Making the switch from nice to the big banks to tough on them

Treasury Secretary Tim Geithner is going to propose (to his colleagues in the Group of 20 nations), that banks—especially really big ones—be subject to much higher capital requirements. Adair Turner, chairman of the U.K. Financial Services Authority, wants big banks to have to prepare “living wills” that lay out how they will be wound down in case of failure (for more on the “living will” idea, here’s Gillian Tett and here’s Willem Buiter).

All this is prelude to the G-20 finance ministers meeting Friday and Saturday in London, which is itself prelude to the G-20 leaders summit later this month in Pittsburgh. When the G-20 last got together—in London in April—there seemed to be lots of momentum for a major overhaul of the global financial structure. Lately not so much.

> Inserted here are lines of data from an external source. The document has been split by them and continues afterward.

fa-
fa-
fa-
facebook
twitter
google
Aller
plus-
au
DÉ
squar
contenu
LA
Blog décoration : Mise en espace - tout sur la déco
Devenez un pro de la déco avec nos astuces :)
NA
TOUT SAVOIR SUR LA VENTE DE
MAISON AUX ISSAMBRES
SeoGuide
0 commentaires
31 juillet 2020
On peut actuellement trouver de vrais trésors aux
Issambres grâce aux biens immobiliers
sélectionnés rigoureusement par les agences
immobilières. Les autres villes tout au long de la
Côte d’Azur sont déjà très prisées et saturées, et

The issue is that for the past year financial regulators in the U.S. and Europe have been focused on bringing big banks to health—that is, making them more profitable. But any meaningful reform of the financial system—especially in the U.S. and U.K., where finance came to account for a seemingly inordinate share of economic activity over the past couple of decades—requires making banks smaller and less profitable. Higher capital standards would do this directly (the more capital you set aside for a rainy day, the lower the profits you can rake in today). A resolution regime for giant financial institutions (with or without “living wills”) would do this more indirectly by, among other things, making clear to those who bought these institutions’ debt that they would not be fully protected in case of trouble.

Earlier this year, when this regulatory crackdown was still in the hypothetical future, it was easy to sound tough about it. But now the big banks are making money again. The global economy seems to be recovering. The time to start cracking down is coming soon. Because if big financial regulatory reform doesn’t happen in the next year or so, it may never happen.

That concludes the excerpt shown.